For years we have witnessed an increase in the number law enforcement interactions with individuals in the community with unaddressed behavioral health challenges. Conversely, there remain far too few alternatives to unnecessary arrest or transport to the emergency department.
Middlesex County, in Eastern Massachusetts, is New England’s most populous county. Our criminal justice and behavioral health leaders recognized the need improve capacity and access to behavioral healthcare in the community. In 2018, the Massachusetts legislature created the Middlesex County Restoration Center Commission to develop a pilot that would help solve the “divert-to-what?” question. In Middlesex County, the sheriff’s office offers evidence-based programing and treatment for incarcerated individuals, but individuals should not have to go to jail to receive the services they need.
We are grateful to have recently been invited to join the Safety and Justice Challenge’s new IMPACT behavioral health cohort, to share some of the lessons we have learned, and learn from our partner jurisdictions in this impressive network. The Commission has just entered its fourth year of work, and our path forward will be made easier through this tremendous peer exchange opportunity.

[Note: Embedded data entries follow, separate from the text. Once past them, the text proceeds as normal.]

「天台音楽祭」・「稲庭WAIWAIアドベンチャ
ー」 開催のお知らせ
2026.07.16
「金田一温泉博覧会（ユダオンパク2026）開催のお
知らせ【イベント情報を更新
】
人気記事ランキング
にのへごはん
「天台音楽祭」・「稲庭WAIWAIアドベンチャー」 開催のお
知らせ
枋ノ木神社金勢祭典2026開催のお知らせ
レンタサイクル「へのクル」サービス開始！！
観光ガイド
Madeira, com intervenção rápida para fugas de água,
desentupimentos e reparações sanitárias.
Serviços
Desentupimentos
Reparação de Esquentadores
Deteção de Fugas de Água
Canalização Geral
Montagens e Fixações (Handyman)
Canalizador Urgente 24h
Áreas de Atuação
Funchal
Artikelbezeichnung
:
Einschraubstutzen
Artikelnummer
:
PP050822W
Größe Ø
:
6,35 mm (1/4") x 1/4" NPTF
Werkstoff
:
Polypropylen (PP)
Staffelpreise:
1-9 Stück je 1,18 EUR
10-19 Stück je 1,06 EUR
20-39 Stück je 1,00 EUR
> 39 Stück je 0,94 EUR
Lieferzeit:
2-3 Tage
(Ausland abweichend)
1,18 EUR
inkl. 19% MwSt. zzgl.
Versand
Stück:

One of the biggest lessons we have learned, and hope to pass along to our partner jurisdictions, is the importance of improving collaboration and communication across siloed fields like public safety and behavioral health. All too often, addressing behavioral health needs of the community remains in traditional agency siloes. From the sheriff’s office to mental health service providers and police departments to peer and advocacy organizations, it is only this kind of collaboration that is able to stop people from falling through the cracks.

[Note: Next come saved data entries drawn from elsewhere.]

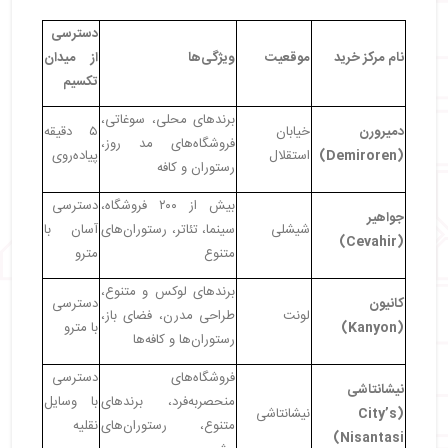
اقتصادی
دسترسی
・
مرکز خرید فروم استانبول: تجربه‌ای متفاوت از خرید
نام مرکز خرید
موقعیت
ویژگی‌ها
از میدان
و تفریح
تکسیم
・
اوتلت اولویوم استانبول: خریدی اقتصادی و
باکیفیت
برندهای محلی، سوغاتی،
دمیرورن
خیابان
۵ دقیقه
・
مال آو استانبول: گسترده و متنوع
فروشگاه‌های مد روز،
(Demiroren)
استقلال
پیاده‌روی
・
ویاپورت اوتلت: لذت خرید ارزان در فضای باز
رستوران و کافه
・
بازار بزرگ استانبول: تلفیقی از تاریخ و خرید به‌صرفه
بیش از ۲۰۰ فروشگاه،
دسترسی
・
مراکز خرید لوکس استانبول
جواهیر
شیشلی
سینما، تئاتر، رستوران‌های
آسان با
・
مرکز خرید ایستینیه پارک: تلفیقی از مد و فرهنگ
(Cevahir)
متنوع
مترو
・
مرکز خرید آکمرکز: جایی برای خرید و تفریح
خانوادگی
برندهای لوکس و متنوع،
・
وادی استانبول: مرکز خریدی به سبک مدرن و
کانیون
دسترسی
لونت
طراحی مدرن، فضای باز،
شگفت‌انگیز
(Kanyon)
با مترو
رستوران‌ها و کافه‌ها
・
مرکز خرید اوزدلیک پارک: جایی برای خرید ارزان و
باکیفیت
فروشگاه‌های
دسترسی
نیشانتاشی
・
مراکز خرید نزدیک هتل هیلتون بومونتی استانبول
منحصربه‌فرد، برندهای
با وسایل
(City’s
نیشانتاشی
・
مرکز خرید سیتیز نیشانتاشی - ۱۹ دقیقه پیاده‌روی از
متنوع، رستوران‌های
نقلیه
Nisantasi)
هتل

Middlesex County has 1.6 million people with 54 different police departments spread across urban, suburban, and rural areas. We are fortunate to have the progressive leadership of our police chiefs focused on diverting individuals away from the criminal justice system and into treatment. Similarly, we are fortunate to have a health and human services community poised to step up to increase outreach and engagement, to partner with public safety, and to provide appropriate assessment, treatment, stabilization, and support services to affected individuals.

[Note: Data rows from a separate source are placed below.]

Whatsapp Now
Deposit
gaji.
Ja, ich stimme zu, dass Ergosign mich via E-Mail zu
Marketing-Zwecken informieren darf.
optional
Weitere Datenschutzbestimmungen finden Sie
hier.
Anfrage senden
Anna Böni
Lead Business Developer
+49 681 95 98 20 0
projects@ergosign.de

In an effort to shift the responsibility back to the behavioral health community, we knew it was necessary to develop a model that knit together services in a way that made them easily accessible to both the public and local law enforcement. We wanted to move away from the traditional model of stabilization and release from the emergency department. The Restoration Center will offer both stabilization as well as a comprehensive assessment to inform referral to treatment so the needs of individuals can be appropriately met. Our goal is not only to stop the cycle of unnecessary incarceration but also to help individuals stay healthy enough that they do not have to return to the center.
After years of planning and implementation our goal is to launch a pilot Restoration Center in 2022. We believe we are well positioned to launch the model we have developed in large part due to our commitment to the cross-sector planning process which started with identifying gaps in the delivery of behavioral healthcare, a cost-benefit analysis, and interviews with individuals with lived experience. Through our state legislature, we were successful in securing initial funding as well as a trust fund that will allow the Commission to accept third-party funding.
Now that the Commission’s 2022 budget includes $1 million in funding for the pilot – endorsed by a recent editorial in the Boston Globe, we can begin our work of identifying a provider. We continue to pursue additional funding to ensure that we can implement a full range of services identified as critical to the success of individuals who might otherwise be arrested or hospitalized.
The center will provide behavioral health services to individuals in mental health or substance use crisis. These services will help support ongoing law enforcement efforts across the county to divert individuals with behavioral health conditions from arrest or unnecessary hospitalization.
Local law enforcement and corrections have shouldered this burden for far too long, with over 70 percent of people in our Middlesex Jail & House of Correction having an open mental health case and 80 percent have a history of substance use. Each and every one of these individuals receives treatment while incarcerated, but these are services that people should be able to access in the community. Our hope is that the Restoration Center will help stop the cycle of unnecessary incarceration.
We attribute a lot of the success of the Middlesex County Restoration Center Commission to the commitment of our diverse stakeholder group. It is not common to have a sheriff co-chair a legislative commission with the president of a mental health advocacy group. It is also unusual to get representatives of the 80 largest behavioral health providers at the county, police chiefs, the chief administrative justice of the trial court, and key state legislators at that table. And sustaining the focus on a challenging goal for over three years is the rarest thing of all. But that is what it takes.
Unfortunately, political will is often the hardest thing to secure. But we owe it to the people falling through the cracks to get it right.